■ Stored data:
>>

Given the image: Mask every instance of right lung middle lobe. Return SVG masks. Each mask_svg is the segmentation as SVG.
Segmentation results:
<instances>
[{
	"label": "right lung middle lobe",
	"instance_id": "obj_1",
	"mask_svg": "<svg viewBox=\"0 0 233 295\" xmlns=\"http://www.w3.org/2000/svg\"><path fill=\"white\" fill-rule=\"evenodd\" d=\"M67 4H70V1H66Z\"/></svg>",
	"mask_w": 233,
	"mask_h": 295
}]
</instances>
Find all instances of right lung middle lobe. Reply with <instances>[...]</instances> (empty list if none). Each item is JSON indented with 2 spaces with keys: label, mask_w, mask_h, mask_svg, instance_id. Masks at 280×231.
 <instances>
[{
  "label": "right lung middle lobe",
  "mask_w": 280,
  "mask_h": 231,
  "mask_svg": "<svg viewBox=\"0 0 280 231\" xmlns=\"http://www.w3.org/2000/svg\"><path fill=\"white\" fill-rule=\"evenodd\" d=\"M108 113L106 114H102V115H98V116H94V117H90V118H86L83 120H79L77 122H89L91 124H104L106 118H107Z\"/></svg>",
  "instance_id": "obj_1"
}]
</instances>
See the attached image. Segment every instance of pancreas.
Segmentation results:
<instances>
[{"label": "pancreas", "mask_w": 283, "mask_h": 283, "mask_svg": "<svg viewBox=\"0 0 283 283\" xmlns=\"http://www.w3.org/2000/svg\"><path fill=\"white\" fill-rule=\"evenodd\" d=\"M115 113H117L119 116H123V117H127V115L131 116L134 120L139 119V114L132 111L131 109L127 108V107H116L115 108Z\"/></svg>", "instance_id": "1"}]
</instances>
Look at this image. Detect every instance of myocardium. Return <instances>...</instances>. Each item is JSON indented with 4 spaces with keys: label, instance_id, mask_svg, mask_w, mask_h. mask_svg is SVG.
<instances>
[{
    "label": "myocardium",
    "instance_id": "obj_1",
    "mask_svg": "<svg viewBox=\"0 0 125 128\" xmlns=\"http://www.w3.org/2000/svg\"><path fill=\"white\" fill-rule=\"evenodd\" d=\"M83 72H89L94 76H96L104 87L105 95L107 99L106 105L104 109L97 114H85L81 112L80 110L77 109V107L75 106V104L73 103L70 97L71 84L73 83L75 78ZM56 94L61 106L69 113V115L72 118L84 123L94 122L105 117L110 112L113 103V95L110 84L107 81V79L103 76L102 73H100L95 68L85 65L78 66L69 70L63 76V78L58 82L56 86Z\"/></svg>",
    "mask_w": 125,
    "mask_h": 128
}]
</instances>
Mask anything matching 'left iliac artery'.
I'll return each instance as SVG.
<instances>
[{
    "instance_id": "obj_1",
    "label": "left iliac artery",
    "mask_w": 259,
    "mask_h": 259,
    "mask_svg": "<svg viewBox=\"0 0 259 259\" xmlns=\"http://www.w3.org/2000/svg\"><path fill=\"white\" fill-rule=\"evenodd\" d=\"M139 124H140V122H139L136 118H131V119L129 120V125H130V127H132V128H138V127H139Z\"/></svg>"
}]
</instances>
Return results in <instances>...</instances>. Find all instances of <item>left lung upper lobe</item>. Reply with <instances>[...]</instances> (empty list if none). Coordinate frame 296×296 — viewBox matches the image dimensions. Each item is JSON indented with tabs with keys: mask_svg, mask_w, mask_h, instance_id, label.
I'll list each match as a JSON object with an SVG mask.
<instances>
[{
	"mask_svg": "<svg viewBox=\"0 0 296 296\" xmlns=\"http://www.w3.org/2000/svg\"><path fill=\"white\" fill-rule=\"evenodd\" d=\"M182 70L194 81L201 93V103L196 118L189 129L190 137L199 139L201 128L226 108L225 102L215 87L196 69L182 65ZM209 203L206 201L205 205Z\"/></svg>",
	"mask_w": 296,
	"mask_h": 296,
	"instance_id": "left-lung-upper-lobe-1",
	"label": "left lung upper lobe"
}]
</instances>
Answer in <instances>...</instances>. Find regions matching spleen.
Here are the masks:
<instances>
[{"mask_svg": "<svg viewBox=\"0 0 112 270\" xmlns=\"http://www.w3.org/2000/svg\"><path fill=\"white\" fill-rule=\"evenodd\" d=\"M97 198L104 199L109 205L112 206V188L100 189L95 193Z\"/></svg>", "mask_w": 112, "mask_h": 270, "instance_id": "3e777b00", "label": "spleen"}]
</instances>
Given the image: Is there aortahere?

<<

■ Task to complete: Where the line containing "Mask anything matching 'left iliac artery'." appears, start copying, and go on exactly through the last line of the data.

■ Solution for this problem:
Mask anything matching 'left iliac artery'.
I'll return each instance as SVG.
<instances>
[{
    "instance_id": "obj_1",
    "label": "left iliac artery",
    "mask_w": 259,
    "mask_h": 259,
    "mask_svg": "<svg viewBox=\"0 0 259 259\" xmlns=\"http://www.w3.org/2000/svg\"><path fill=\"white\" fill-rule=\"evenodd\" d=\"M139 124H140V122H139L136 118H131V119L129 120V125H130V127H132V128H138V127H139Z\"/></svg>"
}]
</instances>
Return results in <instances>...</instances>. Find all instances of <item>left lung upper lobe</item>. Reply with <instances>[...]</instances> (empty list if none). Coordinate frame 296×296 — viewBox matches the image dimensions. Each item is JSON indented with tabs with keys: mask_svg, mask_w, mask_h, instance_id, label.
I'll list each match as a JSON object with an SVG mask.
<instances>
[{
	"mask_svg": "<svg viewBox=\"0 0 296 296\" xmlns=\"http://www.w3.org/2000/svg\"><path fill=\"white\" fill-rule=\"evenodd\" d=\"M182 70L194 81L201 93V103L196 118L189 129L190 137L199 139L201 128L226 108L225 102L215 87L196 69L182 65ZM209 203L206 201L205 205Z\"/></svg>",
	"mask_w": 296,
	"mask_h": 296,
	"instance_id": "left-lung-upper-lobe-1",
	"label": "left lung upper lobe"
}]
</instances>
Answer in <instances>...</instances>. Find regions matching spleen.
Here are the masks:
<instances>
[{"mask_svg": "<svg viewBox=\"0 0 112 270\" xmlns=\"http://www.w3.org/2000/svg\"><path fill=\"white\" fill-rule=\"evenodd\" d=\"M97 198L104 199L109 205L112 206V188L100 189L95 193Z\"/></svg>", "mask_w": 112, "mask_h": 270, "instance_id": "3e777b00", "label": "spleen"}]
</instances>
Given the image: Is there aortahere?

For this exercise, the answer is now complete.